Zcash, Kusama and Hedget are a few of the projects seeing their token values increase due to the unique set of issues they address.
The sharp correction in Bitcoin (BTC) may have shaken out many leveraged traders, but the data shows whales and institutions aggressively purchased the dip and now bulls have shown they are determined to push Bitcoin price back above $40,000. The total crypto market capitalization has also recovered and surged back above $1 trillion.
Pantera Capital founder and CEO Dan Morehead said he stands by his earlier prediction of $115,000 for Bitcoin by August of this year. Morehead believes China’s digital yuan developments may boost crypto adoption and prove to be a bullish trigger.

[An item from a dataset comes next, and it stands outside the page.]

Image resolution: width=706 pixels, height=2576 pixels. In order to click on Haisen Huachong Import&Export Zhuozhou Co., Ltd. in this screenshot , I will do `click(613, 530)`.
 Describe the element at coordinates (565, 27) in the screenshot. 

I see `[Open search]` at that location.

Several altcoins have also turned positive and are following Bitcoin higher. Let’s investigate the fundamental reasons for their rise in order to determine whether there are possible targets on the upside.

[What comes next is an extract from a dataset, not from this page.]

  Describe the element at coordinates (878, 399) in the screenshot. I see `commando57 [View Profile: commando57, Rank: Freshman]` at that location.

European Central Bank President Christine Lagarde recently reiterated her view that Bitcoin should be regulated of Bitcoin. Regulation can be a two-edged sword, and those against it have argued that it has repeatedly failed in traditional finance. Therefore, as voices for regulation grow, some investors may prefer privacy coins such as Zcash (ZEC).
The Zcash Foundation wants the community to increase shielded adoption and for applications to allow for transactions using shielded Zcash. To do that, the foundation plans to speed up the development of Zebra, a consensus-compatible Zcash node client written in Rust.

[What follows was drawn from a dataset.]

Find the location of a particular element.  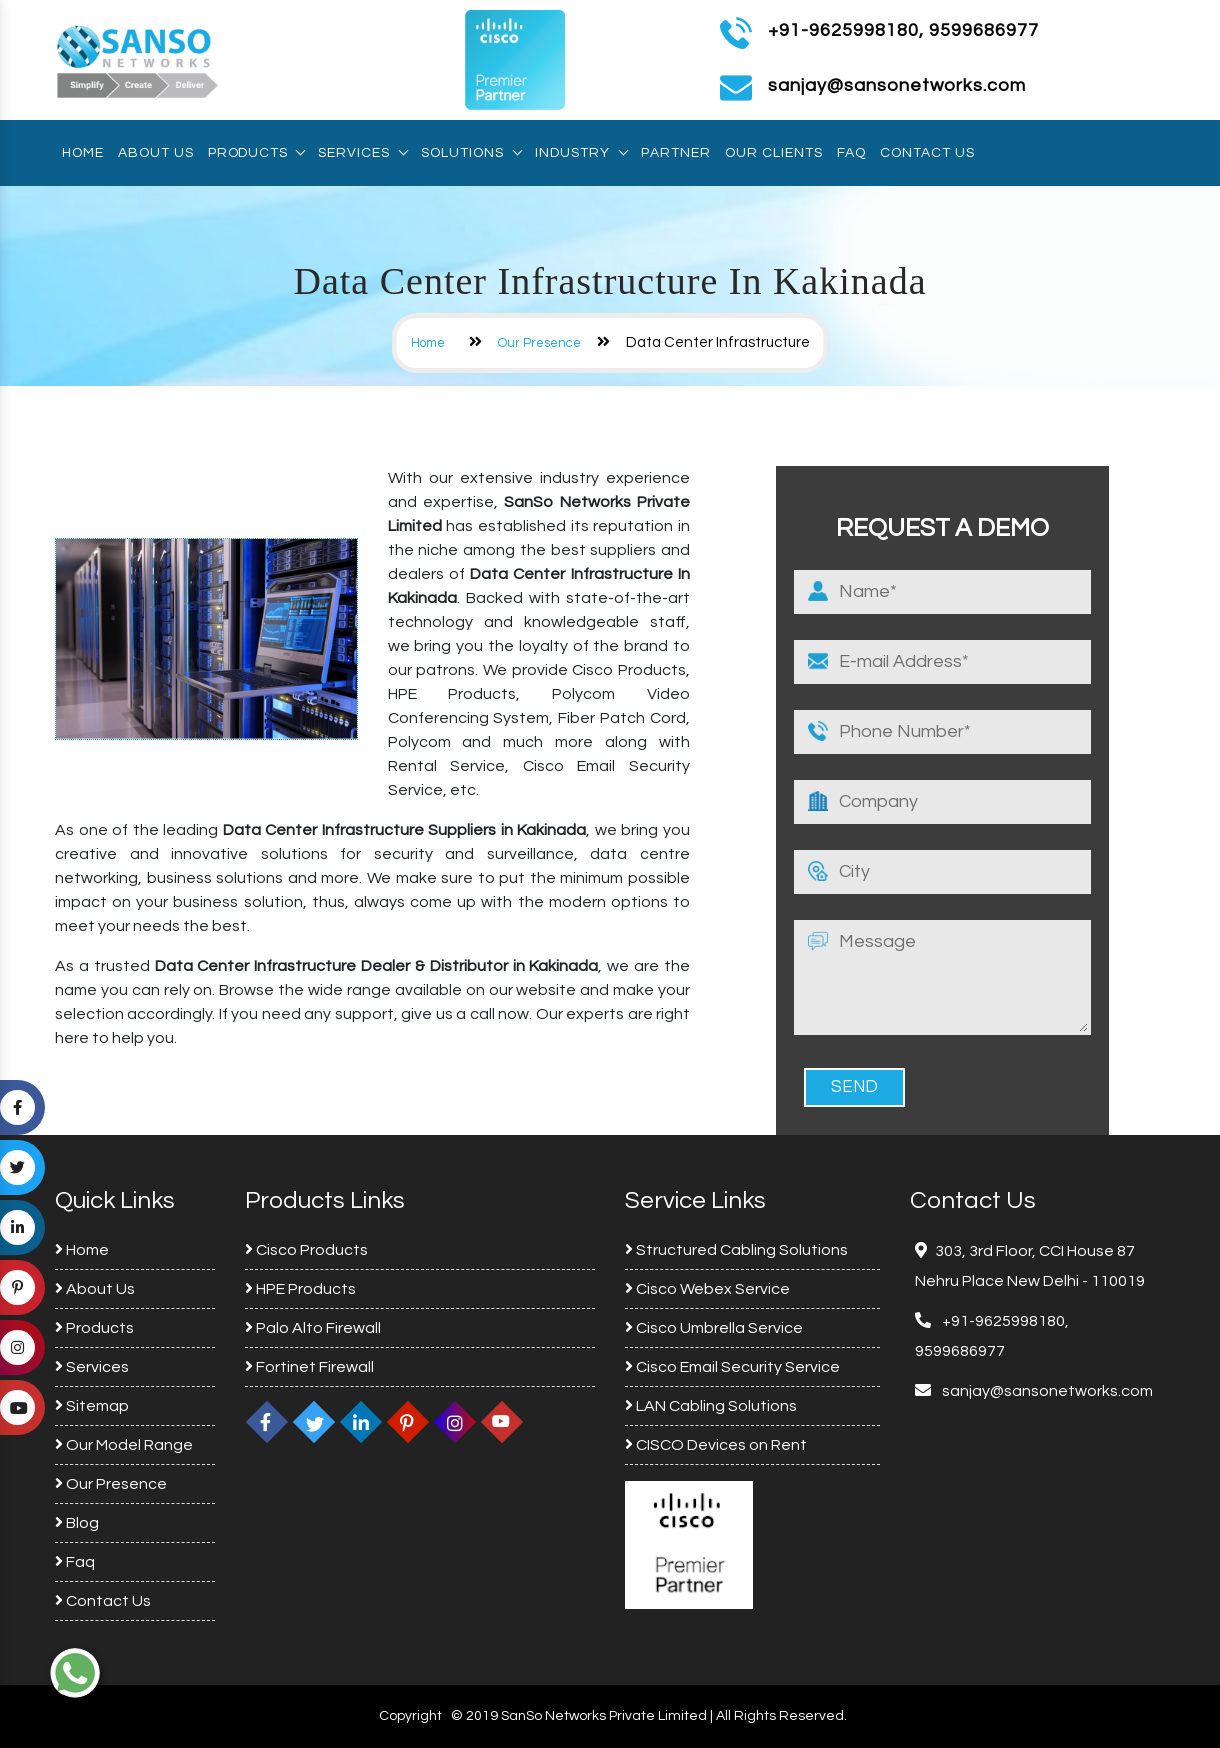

Zcash also completed its third major network upgrade called Blossom on Dec. 11. The upgrade cut block times in half, enabled faster transaction confirmations, lowered fees and doubled the network’s throughput.
While Zcash is taking necessary steps to improve user adoption, the project is continuing to face heat due to its privacy tag. Recently crypto exchange Bittrex announced that it was delisting ZEC along with two other privacy coins starting on Jan. 15. Let’s see whether any of these developments are working in ZEC’s favor.
ZEC soared from an intraday low at $54.3150 on Jan. 1 to an intraday high at $120.7119 on Jan. 13, a 122% rise within two weeks. This rally has invalidated a bearish descending triangle pattern and this is a strong bullish sign.
However, the bears are unlikely to give up easily and they are currently attempting to defend the $125.3626 resistance. The ZEC/USD pair could now retest the recent breakout level at $102.6824.
If the pair rebounds off this support, it will suggest that the level has flipped to support and this may be used as a launchpad for a break above $125.3626.
If the buyers succeed in achieving that, the pair could rally to $140 and then to $160. A breakout of this resistance could pave way for a rally to $220.
Contrary to this assumption, if the bears sink and sustain the price below $102.6824, the decline could extend to $84. Such a fall will suggest the momentum has weakened.
The recent crypto bull run has not only boosted Bitcoin’s price, it has also rewarded altcoins that offer solutions to the issues bogging down existing projects. Polkadot (DOT) aims to address interoperability and scalability issues and recently traders have pushed its price into the top-five cryptocurrencies by market capitalization. This has also benefited its cousin, Kusama (KSM).
The upcoming Substrate 3.0 release will bring Ethereum compatibility and it’s expected to launch in the first half of this year. The upgrade could further boost Polkadot’s popularity. Meanwhile, the Plasm network became the first parachain on Polkadot’s testnet parachain, Rococo V1. The same code will run on Kusama and a growing number of projects aiming to win the Polkadot parachain slots auction might first try out Kusama.
Although Kusama is its own unique network, its fortunes will closely follow the trajectory of Polkadot.
The charts show KSM in an uptrend and its price has risen from a Jan.11 intraday low at $57.877 to an intraday high at $85.239 today. This represents an impressive 47.27 % rally within four days. Both moving averages are sloping up and the relative strength index (RSI) is in the positive zone, indicating bulls are in control.
The bears had attempted to start a correction on Jan. 11 but the bulls aggressively defended the 50-day simple moving average ($58). This suggests strong demand at lower levels. The KSM/USD pair may rise to $88 and then to $100.
However, the long wick on today’s candlestick suggests selling at higher levels. If the bears pull the price below $76, the pair may drop to the 20-day exponential moving average ($67). A strong rebound off it will keep the upside targets intact.
On the other hand, a break below the 20-day EMA could result in a fall to the 50-day SMA. If this support cracks, it may signal a trend change.